At first Bartleby rebels in a small way, by trying to do even LESS than the rather small amount that is demanded of him. As he goes further along, his actions become a terrible parody of the narrator’s own search for an easy life. How much can he take, for how little effort? Can he refuse to do the work the other clerks do? Can he essentially steal a man’s office? At each stage, he takes something from someone else — until finally he becomes the responsibility of the state, which is to say, his entire living becomes dependent on other people and he does no labor at all. But he doesn’t frame it that way for himself; for him, each decision is simply an expression of a negative preference. He perceives himself as simply doing less and less, while in reality he is taking more and more. But in the end, having studiously taken from everyone possible through his nihilistic inaction, there is no one left to take from except himself. And so his final theft by inaction, his final and ultimate act of ease-seeking, is to take his own life from himself.

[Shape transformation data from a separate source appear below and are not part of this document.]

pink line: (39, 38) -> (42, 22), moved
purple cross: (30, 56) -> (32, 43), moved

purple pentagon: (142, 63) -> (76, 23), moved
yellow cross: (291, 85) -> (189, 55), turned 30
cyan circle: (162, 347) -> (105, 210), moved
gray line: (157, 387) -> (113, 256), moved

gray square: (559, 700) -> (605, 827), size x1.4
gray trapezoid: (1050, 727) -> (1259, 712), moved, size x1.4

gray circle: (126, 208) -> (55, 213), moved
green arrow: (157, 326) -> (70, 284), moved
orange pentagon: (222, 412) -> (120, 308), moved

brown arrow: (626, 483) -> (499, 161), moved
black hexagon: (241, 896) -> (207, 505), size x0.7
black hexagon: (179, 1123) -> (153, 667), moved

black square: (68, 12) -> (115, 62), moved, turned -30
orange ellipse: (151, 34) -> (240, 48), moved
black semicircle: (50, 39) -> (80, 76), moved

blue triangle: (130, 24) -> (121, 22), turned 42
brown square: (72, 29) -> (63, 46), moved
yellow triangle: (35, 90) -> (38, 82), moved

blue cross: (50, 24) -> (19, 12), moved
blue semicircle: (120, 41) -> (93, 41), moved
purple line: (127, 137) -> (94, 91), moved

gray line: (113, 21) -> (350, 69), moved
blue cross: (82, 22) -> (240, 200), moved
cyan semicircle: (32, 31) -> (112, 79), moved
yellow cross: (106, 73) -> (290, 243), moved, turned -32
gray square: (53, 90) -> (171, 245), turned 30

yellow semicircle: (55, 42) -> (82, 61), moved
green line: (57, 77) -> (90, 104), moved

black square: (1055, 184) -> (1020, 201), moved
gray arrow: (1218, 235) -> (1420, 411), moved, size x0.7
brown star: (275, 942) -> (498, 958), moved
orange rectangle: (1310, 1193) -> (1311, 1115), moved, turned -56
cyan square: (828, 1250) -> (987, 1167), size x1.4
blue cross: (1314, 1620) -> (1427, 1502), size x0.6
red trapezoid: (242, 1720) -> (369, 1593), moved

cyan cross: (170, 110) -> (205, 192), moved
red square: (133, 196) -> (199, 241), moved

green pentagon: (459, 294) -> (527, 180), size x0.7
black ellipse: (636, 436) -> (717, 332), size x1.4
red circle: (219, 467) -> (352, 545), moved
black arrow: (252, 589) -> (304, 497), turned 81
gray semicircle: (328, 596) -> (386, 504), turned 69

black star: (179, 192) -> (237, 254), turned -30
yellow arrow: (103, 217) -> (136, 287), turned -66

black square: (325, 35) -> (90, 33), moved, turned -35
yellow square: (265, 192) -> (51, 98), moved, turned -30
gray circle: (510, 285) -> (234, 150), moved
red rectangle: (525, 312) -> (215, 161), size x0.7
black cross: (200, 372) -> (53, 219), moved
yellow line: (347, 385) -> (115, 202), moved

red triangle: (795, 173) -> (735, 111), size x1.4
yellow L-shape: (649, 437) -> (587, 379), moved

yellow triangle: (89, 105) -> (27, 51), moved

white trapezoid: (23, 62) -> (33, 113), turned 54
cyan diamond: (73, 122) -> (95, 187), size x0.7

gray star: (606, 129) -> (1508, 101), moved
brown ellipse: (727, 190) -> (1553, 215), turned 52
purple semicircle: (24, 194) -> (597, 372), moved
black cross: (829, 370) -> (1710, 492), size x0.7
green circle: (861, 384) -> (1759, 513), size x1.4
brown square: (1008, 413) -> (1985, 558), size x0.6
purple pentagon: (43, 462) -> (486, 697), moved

Bartleby, to me, tests the narrator’s rational point of view by pushing it to an absurd extreme. Yes, the narrator too gets his living from the taxes of the public, but he provides at least SOME service in return. There are references to him appearing in court and hearing cases, so he does SOMETHING, even if it is an easy sinecure. But Bartleby pushes the logic of the easy life to its absolute end — and discovers, there, the end of life itself. The narrator wisely doesn’t follow him there. But he is disturbed by Bartleby nonetheless, because he sees in him a profound, almost Nietzschean challenge to his own life of more moderate leisure-seeking. The narrator believes there is a way for us all to live easily through an orderly social system of patronage and charitable indulgence. Bartleby calls into question whether that is how a human being can really live.
Matt Taibbi & Walter Kirn have a weekly short story discussion at Racket News on their podcast, "America This Week."
Thanks to Mari I'll look super smart. Tomorrow's story (episode 49) is “Bartleby the Scrivener.”